• [GIVEN ENTRIES]:
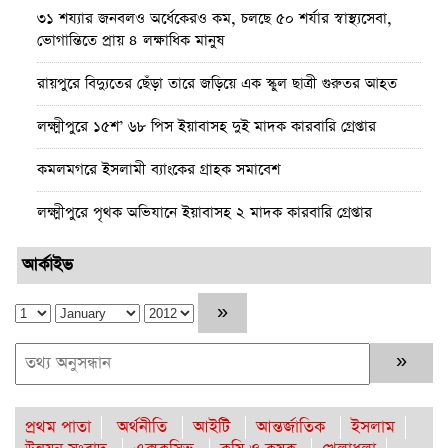
৩১ শয্যার জনবলও অর্ধেকেরও কম, চলছে ৫০ শর্যার স্বাস্থ্যসেবা,
ভোগান্তিতে প্রায় ৪ লক্ষাধিক মানুষ ‎
রায়পুরে বিদ্যুতের ছেঁড়া তারে জড়িয়ে এক স্কুল ছাত্রী গুরুতর আহত
লক্ষ্মীপুরে ১৫শ’ ৬৮ পিস ইয়াবাসহ দুই মাদক কারবারি গ্রেপ্তার
কমলমগরে ইসলামী ব্যাংকের গ্রাহক সমাবেশ ‎
লক্ষ্মীপুরে পৃথক অভিযানে ইয়াবাসহ ২ মাদক কারবারি গ্রেপ্তার
কমলনগরে গাছ কেটে প্রবাসীর বসতবাড়ি ‎দখলের চেষ্টা, থানায়
আর্কাইভ
অভিযোগ
রায়পুরে জেলের বাড়ি থেকে দেশীয় অস্ত্র উদ্ধার, তদন্তে পুলিশ
রায়পুরে অস্বাস্থ্যকর ভেজাল ও নকল শিশু খাদ্যে ছয়লাব
কমলনগরে পুড়ে ছাই একটি জেলে পরিবারে স্বপ্ন
প্রথম পাতা
অর্থনীতি
আইটি
আন্তর্জাতিক
ইসলাম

• [ACTIVITY]:
When a line of the records includes "কমলনগর", that line belongs in the answer.

• [SOLVED PROBLEM]:
কমলনগরে গাছ কেটে প্রবাসীর বসতবাড়ি ‎দখলের চেষ্টা, থানায়
কমলনগরে পুড়ে ছাই একটি জেলে পরিবারে স্বপ্ন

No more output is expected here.